_What to do:_ Once you find the line with "Jan 22, 2023" in the entries below, print it and each line after it up to and including the line with "that must be", exactly, without pictures.

_Information supplied:_

------

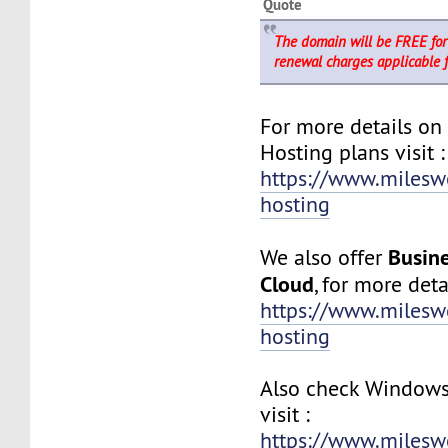
Quote
The domain will be FREE for 
renewal charges applicable 
For more details on
Hosting plans visit :
https://www.milesw
hosting
Busine
We also offer
Cloud
, for more detai
https://www.milesw
hosting
Also check Windows
visit :
https://www.milesw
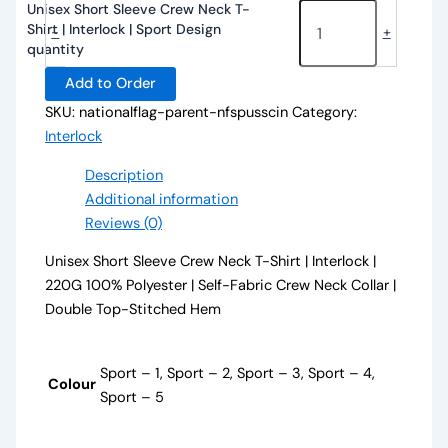
Unisex Short Sleeve Crew Neck T-
Shirt | Interlock | Sport Design
-
+
quantity
Add to Order
SKU:
nationalflag-parent-nfspusscin
Category:
Interlock
Description
Additional information
Reviews (0)
Unisex Short Sleeve Crew Neck T-Shirt | Interlock |
220G 100% Polyester | Self-Fabric Crew Neck Collar |
Double Top-Stitched Hem
Sport – 1, Sport – 2, Sport – 3, Sport – 4,
Colour
Sport – 5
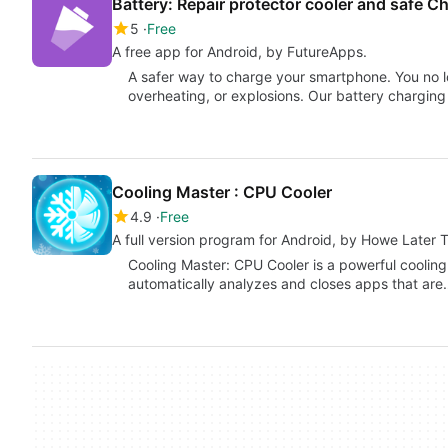
Battery: Repair protector cooler and safe C
5
Free
A free app for Android, by FutureApps.
A safer way to charge your smartphone. You no 
overheating, or explosions. Our battery charging
Cooling Master : CPU Cooler
4.9
Free
A full version program for Android, by Howe Later 
Cooling Master: CPU Cooler is a powerful cooling
automatically analyzes and closes apps that ar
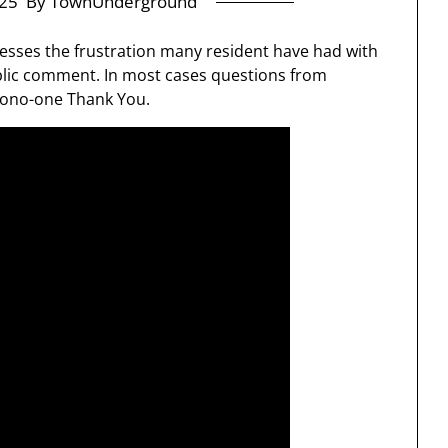
25
By TownUnderground
sses the frustration many resident have had with
blic comment. In most cases questions from
mono-one Thank You.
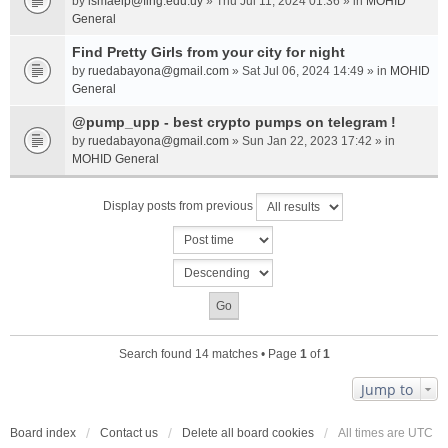
by
ismaelp@fing.edu.uy
» Thu Jul 11, 2024 01:36 » in
MOHID
General
Find Pretty Girls from your city for night
by
ruedabayona@gmail.com
» Sat Jul 06, 2024 14:49 » in
MOHID
General
@pump_upp - best crypto pumps on telegram !
by
ruedabayona@gmail.com
» Sun Jan 22, 2023 17:42 » in
MOHID General
Display posts from previous
Search found 14 matches • Page
1
of
1
Jump to
Board index
Contact us
Delete all board cookies
All times are
UTC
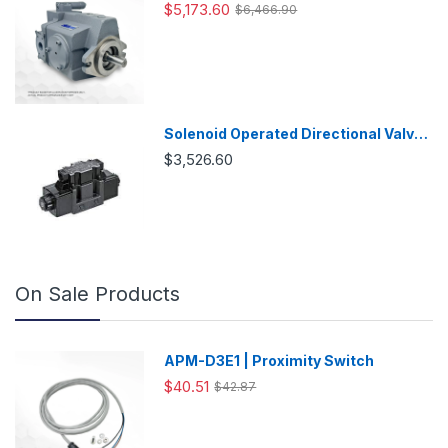
Variable Displacement Piston Pump
$5,173.60
$6,466.90
Solenoid Operated Directional Valve
-DSG03
$3,526.60
On Sale Products
APM-D3E1 | Proximity Switch
$40.51
$42.87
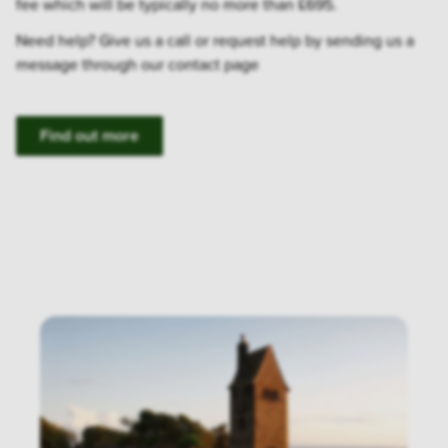
fee which will be typically no more than £695.
Need help? Give us a call or request help by sending us a
message through our contact page
Find out more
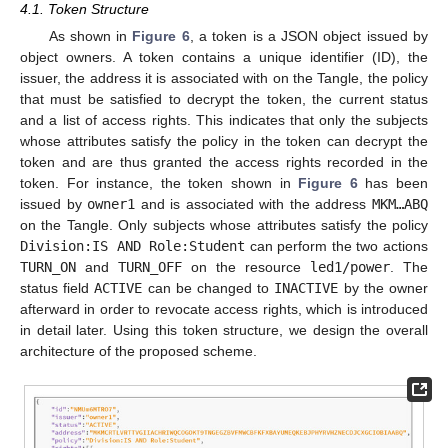
4.1. Token Structure
As shown in
Figure 6
, a token is a JSON object issued by
object owners. A token contains a unique identifier (ID), the
issuer, the address it is associated with on the Tangle, the policy
that must be satisfied to decrypt the token, the current status
and a list of access rights. This indicates that only the subjects
whose attributes satisfy the policy in the token can decrypt the
token and are thus granted the access rights recorded in the
token. For instance, the token shown in
Figure 6
has been
issued by
owner1
and is associated with the address
MKM…ABQ
on the Tangle. Only subjects whose attributes satisfy the policy
Division:IS AND Role:Student
can perform the two actions
TURN_ON
and
TURN_OFF
on the resource
led1/power
. The
status field
ACTIVE
can be changed to
INACTIVE
by the owner
afterward in order to revocate access rights, which is introduced
in detail later. Using this token structure, we design the overall
architecture of the proposed scheme.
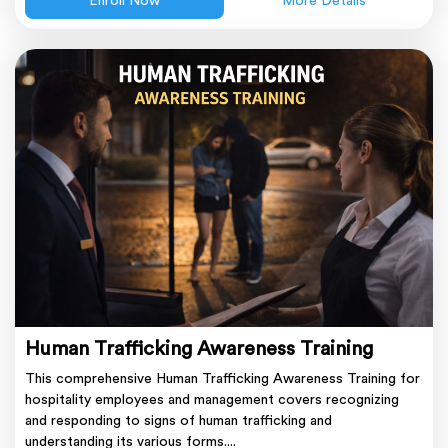
Enroll Now
More Details
Human Trafficking Awareness Training
This comprehensive Human Trafficking Awareness Training for
hospitality employees and management covers recognizing
and responding to signs of human trafficking and
understanding its various forms....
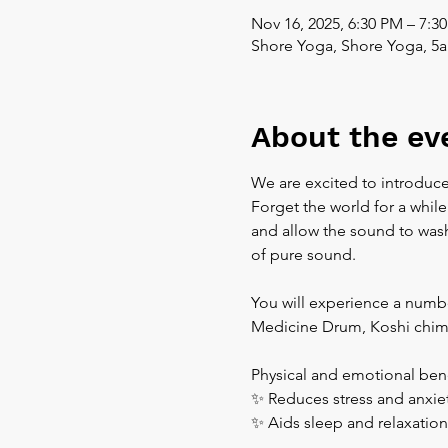
Nov 16, 2025, 6:30 PM – 7:3
Shore Yoga, Shore Yoga, 5a
About the ev
We are excited to introduce
Forget the world for a while
and allow the sound to wash 
of pure sound.  
You will experience a numbe
Medicine Drum, Koshi chim
Physical and emotional bene
✨ Reduces stress and anxiet
✨ Aids sleep and relaxation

------

_Written answer:_
» Sun Jan 22, 2023 17:42 » in
MOHID General
Display posts from previous
Search found 14 matches • Page
1
of
1
Jump to
Board index
Contact us
Delete all board cookies
All times are
UTC
Variable Displacement Piston Pump
$5,173.60
$6,466.90
Solenoid Operated Directional Valve
-DSG03
$3,526.60
On Sale Products
APM-D3E1 | Proximity Switch
$40.51
$42.87
fee which will be typically no more than £695.
Need help? Give us a call or request help by sending us a
message through our contact page
Find out more
4.1. Token Structure
As shown in
Figure 6
, a token is a JSON object issued by
object owners. A token contains a unique identifier (ID), the
issuer, the address it is associated with on the Tangle, the policy
that must be satisfied to decrypt the token, the current status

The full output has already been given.